There however
appears to be advocacy against this in some quarters, particularly where
long-established climate science is currently encountering tacitly coercive
geo-political demands, anti-science, and sheer ignorance.
Such postures have in
their sights commitments to Nationally Determined Contributions (NDCs) related
to the slowing of global climate change and mitigation of its effects, and which
are to form part of the Belem reporting agenda.
NDCs are the product of the
so-called, and politically troublesome, Paris Agreement adopted at COP21 in
2015. These undertakings help define the commitment of individual countries
through “domestic mitigation measures” to address emissions and management of
their potential impacts in individual states.
There is the accompanying
principle of “common and differentiated responsibilities” which makes
distinctions between the obligations and capabilities of individual countries.
There really is no carte blanche application of responsibilities.
Additionally,
there is a requirement, within the Paris Agreement, to communicate the proposed
actions to national populations.
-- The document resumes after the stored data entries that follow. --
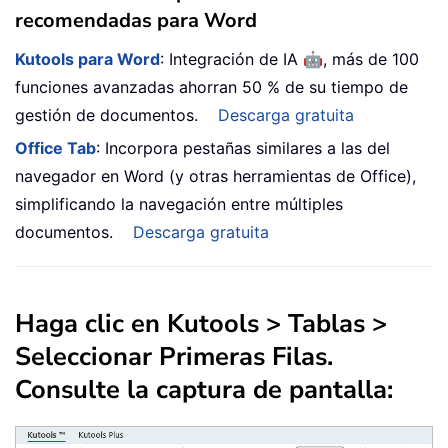
recomendadas para Word
🤖
Kutools para Word
: Integración de IA
, más de 100
funciones avanzadas ahorran 50 % de su tiempo de
gestión de documentos.
Descarga gratuita
Office Tab
: Incorpora pestañas similares a las del
navegador en Word (y otras herramientas de Office),
simplificando la navegación entre múltiples
documentos.
Descarga gratuita
Haga clic en Kutools > Tablas >
Seleccionar Primeras Filas.
Consulte la captura de pantalla: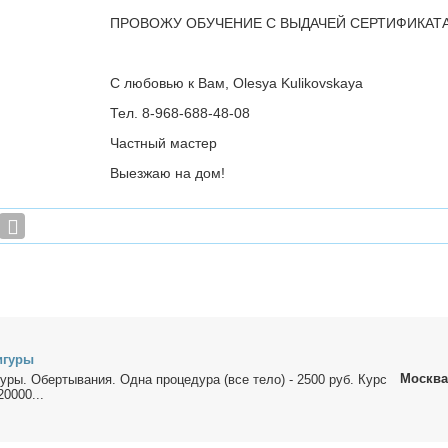
ПРОВОЖУ ОБУЧЕНИЕ С ВЫДАЧЕЙ СЕРТИФИКАТ
С любовью к Вам, Olesya Kulikovskaya
Тел. 8-968-688-48-08
Частный мастер
Выезжаю на дом!
игу­ры
Москва
у­ры. Обер­ты­ва­ния. Од­на про­це­ду­ра (все те­ло) - 2500 руб. Курс
20000...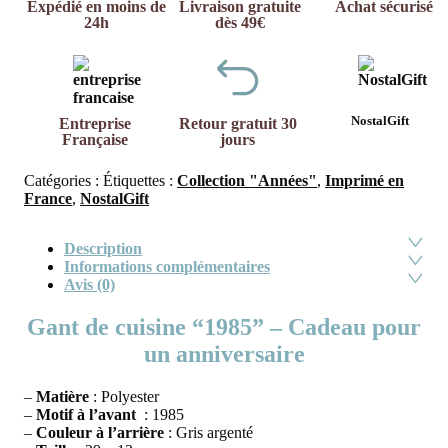
Expédié en moins de
Livraison gratuite
Achat sécurisé
24h
dès 49€
NostalGift
Entreprise
Retour gratuit 30
Française
jours
Catégories :
Étiquettes :
Collection "Années"
,
Imprimé en
France
,
NostalGift
Description
Informations complémentaires
Avis (0)
Gant de cuisine “1985” – Cadeau pour
un anniversaire
–
Matière
: Polyester
–
Motif à l’avant
: 1985
–
Couleur à l’arrière
: Gris argenté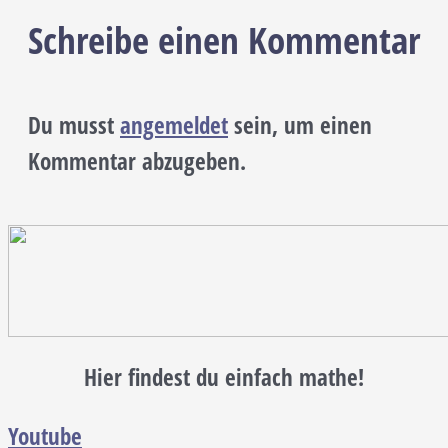
Schreibe einen Kommentar
Du musst
angemeldet
sein, um einen
Kommentar abzugeben.
Hier findest du einfach mathe!
Youtube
I am coming back to this.
But first, it’s
noteworthy that several countries, including T&T and others in the region, and
within the Small Island Developing States (SIDS) grouping (which includes
low-lying coastal regions) – notably Guyana – have already insisted that
developmental priorities, seemingly in breach of general NDC commitments, may
eventually create circumstances conducive to achievement of climate management
goals.
So, there is already an understanding by some countries, including T&T,
that there are imperatives that cannot be skipped at the moment. It has become
not a truly big deal to state this up front. There has been little timidity on
this question. Witness Guyana’s open explanations and some of our own past
political pronouncements.
There is a lengthy narrative associated with this the
genuinely interested can explore. It is nothing new and nothing fatal to the
intent of the overall process. There is, meanwhile, little genuine debate, among
a majority of respected scientists, over the fact of climate change and its
causative factors. So, climate denial as a starting point is dismissible.
Of
course, there is also knowledgeable scepticism regarding the 1.5% target to take
the world back to pre-industrial emission levels. But such a position does not
undermine the essential thesis that much of what is being witnessed as climate
events, results from human activity, is intensifying, and there are societal
behaviours that can make a change.
So, back to the important communication
dimension of NDC obligations. If anything, it serves as a complementary
mechanism regarding the overall transparency of official action on matters way
beyond the climate imperatives. This is why they have attracted the attention of
everybody from educators to journalists to good governance advocates.
There is
already a directly stated national commitment through our Freedom of Information
Act (however deficient and poorly implemented) and in our support as a nation
for a variety of international instruments.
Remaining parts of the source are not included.